The first time I walked into a mosque, before I became Muslim, I was struck by how peaceful it was. It wasn’t a beautiful building. From inside and out, it looked like a classroom with the furniture removed.
There was beauty in the people. In the women reading, the children playing on the floor, or sleeping. There was grace in the slow, careful movements of prayer. People connected to something outside of themselves. Not precious or uncomfortable. It was a stillness that felt worn in, lived inside of.
I find it hard to imagine the fear and hate that must exist in someone. To walk into that stillness and meet it with its opposite. To find peace and greet it with destruction and pain and noise.
The fear comes before the hate. The fear teaches you to hate. And fear lives in the unknown. The best thing we can do is know each other.

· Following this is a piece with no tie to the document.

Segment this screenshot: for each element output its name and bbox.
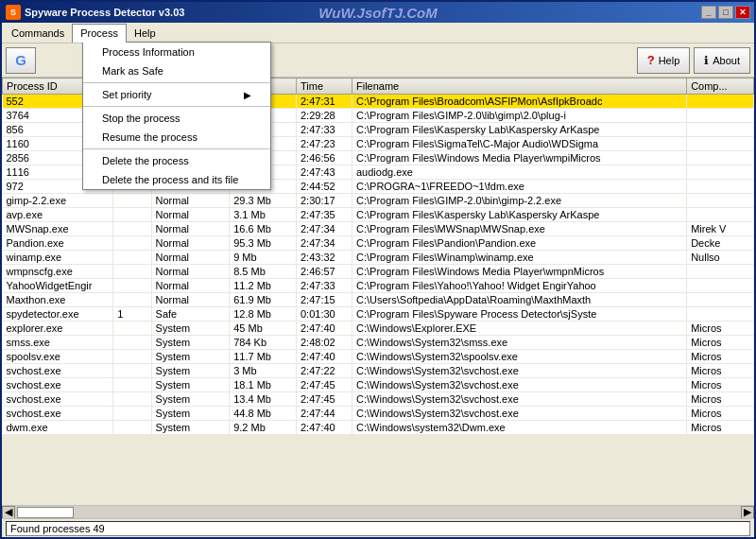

The brown man with the beard likes his coffee black with two sugars. He stays up too late watching sport documentaries. The woman with in the headscarf reads Carver even through it makes her sad, and likes the morning because the day is still new and there is breakfast.
These things are real and have meaning. If we could only use our breath to talk through the fog of rhetoric, we might say something the other understands.